The freemium service provides access to machine learning models on GPU instances, served with FastAPI.
Each request invokes a compute-intensive ML model, but perhaps there is something wrong with the FastAPI configuration as well?
I watch the FastAPI repos a lot and tones of people do not understand how async python works and put their models with sync code in an async context.
We tried removing "async" -- thinking it would force sequential processing -- but it unexpectedly seemed to cause parallel processing of requests, which caused CUDA memory errors.
Before removing "async", this is the weird behavior we observed:
* Hacker blasts 50-100 requests.
* Our ML model processes each request in normal time and sequentially.
* But instead of returning individual responses immediately, the server holds onto all responses -- sending responses only when the last request finishes (or a bunch of requests finish).
* Normally, request 1 should return in N seconds, request 2 in 2N seconds, but with this, all requests returned in about N50 seconds (assuming batch size of 50).
1. Any suggestions on this?
2. Mind clarifying how sync vs aync works? The FastAPI docs are unclear.
Any help would be much appreciated.
This has been extremely frustrating.
The memory errors you're seeing could suggest that you may not actually be able to run multiple instances of the model, and even if you could it may not actually give you more performance than processing sequentially.
Seems like ultimately your current design can't gracefully handle too many concurrent requests, legitimate or malicious - this is a problem I recommend you address regardless of whether you manage to ban the malicious users.

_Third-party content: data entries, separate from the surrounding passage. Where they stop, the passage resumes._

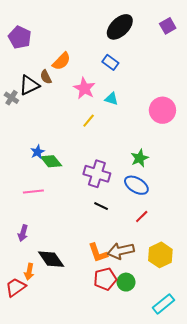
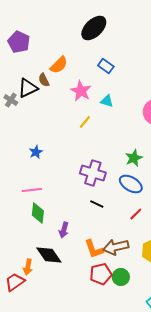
black ellipse: (120, 27) -> (94, 28), moved
green diamond: (51, 161) -> (38, 213), moved, turned 45
purple arrow: (23, 233) -> (64, 230), moved

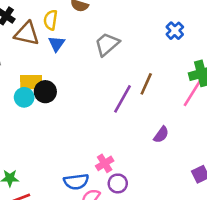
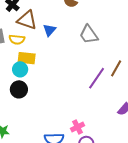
yellow semicircle: (51, 20) -> (17, 39), moved, turned -98
gray trapezoid: (107, 44) -> (89, 34), turned -90
black circle: (45, 92) -> (19, 89), moved

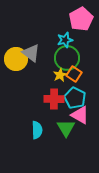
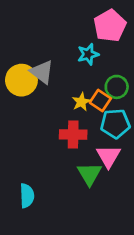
green circle: (67, 58) -> (117, 87), moved, size x0.7
cyan pentagon: (75, 98) -> (115, 124), moved, turned -30
pink triangle: (80, 115) -> (108, 156), turned 30
cyan semicircle: (37, 130) -> (27, 196), moved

There is an event loop that goes through all the tasks and runs them.
The issue is the event loop can only move on to the next task when you reach an await. So if you run a lot of code (say an ML model) between awaits no other task can advance during this time.
This is why it is co-operative, it is up to a task to release the event loop, by hitting an await, so other tasks can get work done.

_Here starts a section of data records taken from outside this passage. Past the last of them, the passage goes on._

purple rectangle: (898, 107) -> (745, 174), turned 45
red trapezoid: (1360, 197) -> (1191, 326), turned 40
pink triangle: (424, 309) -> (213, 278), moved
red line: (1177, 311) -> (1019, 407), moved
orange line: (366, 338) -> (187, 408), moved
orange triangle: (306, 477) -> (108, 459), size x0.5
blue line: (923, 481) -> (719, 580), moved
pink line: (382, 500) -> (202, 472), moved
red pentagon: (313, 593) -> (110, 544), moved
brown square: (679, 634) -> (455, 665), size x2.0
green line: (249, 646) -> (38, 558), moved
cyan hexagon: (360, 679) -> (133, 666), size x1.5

This is fine when you have async libs that often hit awaits at things that are IO related like say db, or http calls.
FastAPI will spawn controllers that are not defined as async functions on a thread pool but it is still a python so GIL and all that.
You should do as the sibling comment says and decouple your http from your ML and feed the ML with something like Celery. This way your server is always there to respond to things (even if just a 429) to hit a cache or whatever else.